Había una docena de cartas, tres revistas y un paquete envuelto en papel café sin remitente. Tenía pegadas dos etiquetas de FRAGIL, una cerca de la dirección y la otra en el lado opuesto de la caja.

– En ese momento notó el sello postal de Wilmington, North Carolina, con fecha de dos semanas atrás. Rápidamente revisó la dirección garabateada al frente. Era la letra de Garrett.

– No… -dejó el paquete, con el estómago súbitamente tenso. Buscó un par de tijeras en un cajón y con manos temblorosas comenzó a cortar la cinta, tirando del papel con sumo cuidado mientras lo hacía. Ya sabía lo que iba a encontrar adentro. Después de tomar el objeto y revisar el resto del paquete para asegurarse de que no hubiera nada más adentro, quitó la envoltura plástica con burbujas de aire.

La botella tenía el corcho puesto y en el interior había una carta enrollada. Después de sacar el corcho, la dio vuelta y la carta salió con facilidad. Al igual que la carta que había encontrado apenas unos meses antes, estaba amarrada con un hilo. La extendió con delicadeza.

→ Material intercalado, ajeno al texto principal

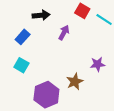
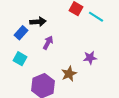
black arrow: (41, 15) -> (38, 22), moved
purple arrow: (64, 33) -> (48, 43), moved

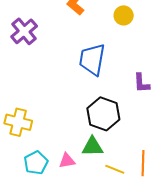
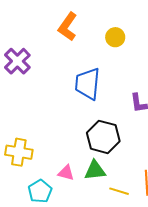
pink triangle: (67, 161) -> (66, 173), moved, turned 30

En la esquina superior derecha se encontraba la imagen de un viejo barco con las velas al viento.

Querida Theresa:

¿Podrás perdonarme?

En un mundo que rara vez comprendo soplan los vientos del destino cuando menos lo esperamos. A veces soplan con la fuerza de un huracán; otras apenas nos rozan las mejillas. Sin embargo no puede negarse su existencia porque a menudo traen consigo un futuro que es imposible negar. Tú, querida mía, eres ese viento que no anticipé, el viento que ha soplado con más fuerza de la que creí posible. Eres mi destino.

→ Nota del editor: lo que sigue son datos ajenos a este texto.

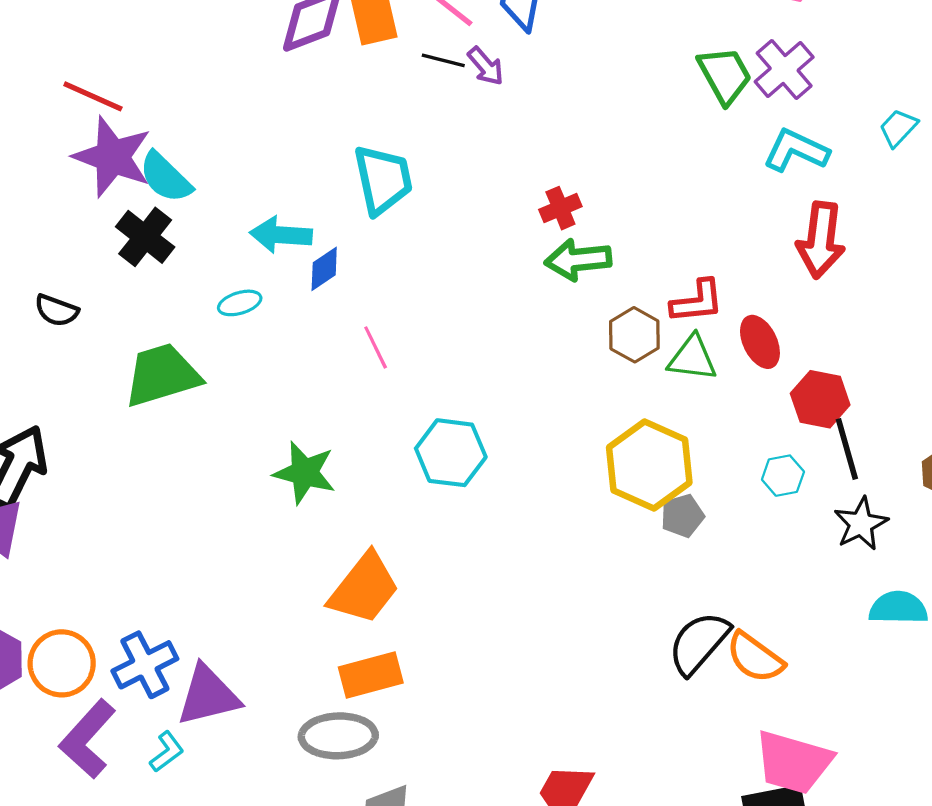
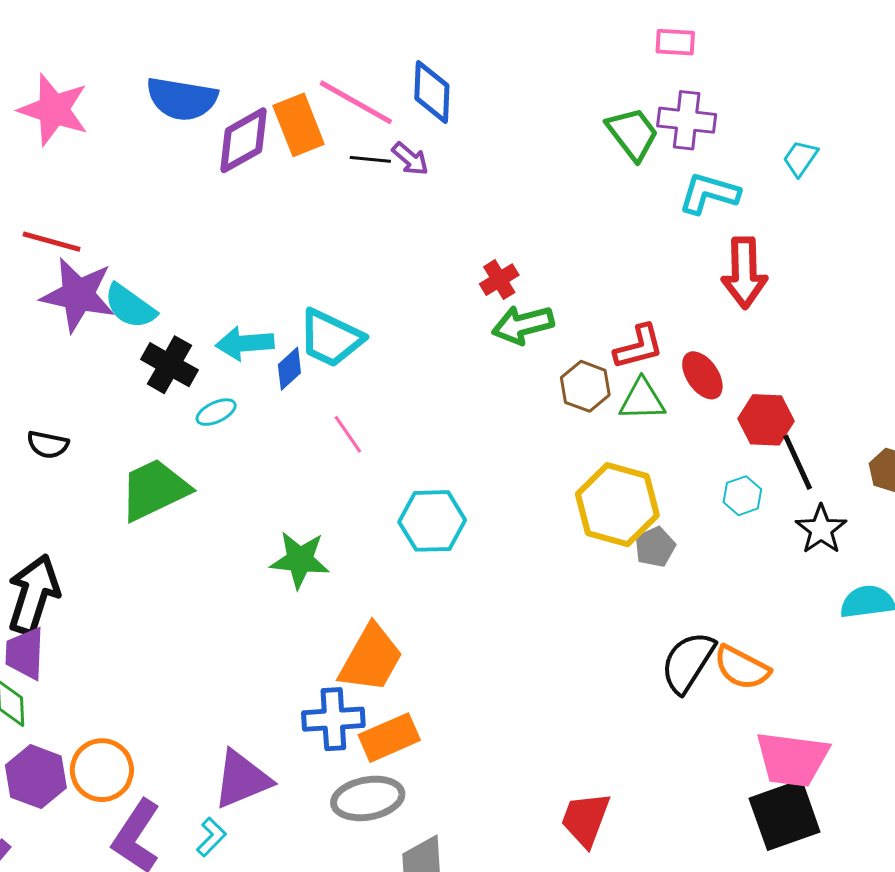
purple cross: (784, 69) -> (687, 120), turned -34
cyan trapezoid: (383, 180) -> (331, 338), moved, turned 136
black cross: (145, 237) -> (169, 365), moved
blue cross: (145, 665) -> (333, 719), moved, turned 32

Estaba equivocado, muy equivocado al tratar de negar lo que era evidente y te ruego que me perdones. Como el viajero cauto, traté de protegerme del viento y sólo logré perder mi alma. Fui un tonto al no hacer caso de mi destino, pero hasta los tontos tenemos sentimientos y me he dado cuenta de que tú eres lo más importante que tengo en este mundo.

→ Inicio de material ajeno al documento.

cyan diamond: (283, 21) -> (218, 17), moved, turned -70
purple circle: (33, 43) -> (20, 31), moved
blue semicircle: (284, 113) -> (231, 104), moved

He cometido más errores en los pasados meses de los que algunas personas cometen en toda su vida. Me equivoqué al actuar como lo hice cuando encontré las cartas, del mismo modo en que me equivoqué al ocultar la verdad de lo que estaba ocurriéndome en relación con mi pasado. Pero en lo que más me equivoqué fue al negar lo que está claro en mi corazón: que no puedo vivir sin ti.

Lo que más deseo en esta vida es que me des otra oportunidad. Como tal vez supongas, espero que esta botella obre su magia, igual que lo hizo antes, y de alguna manera logre que volvamos a reunirnos.

Durante los primeros días después de que te marchaste quise creer que podía seguir viviendo como siempre, pero no fue así. Cada vez que veía ponerse el Sol pensaba en ti y en los maravillosos momentos que pasamos juntos. El corazón sabía que mi vida nunca volvería a ser la misma. Quería que regresaras más de lo que pensé que fuera posible, pero siempre que pensaba en ti seguía oyendo tus palabras en nuestra última conversación. Sin importar cuánto te amara, sabía que nada sería posible a menos que nosotros, los dos, estuviéramos seguros de que yo podía comprometerme por completo con el sendero por delante. Seguí preocupado con estas ideas hasta que anoche, muy tarde, la respuesta vino por fin a mí.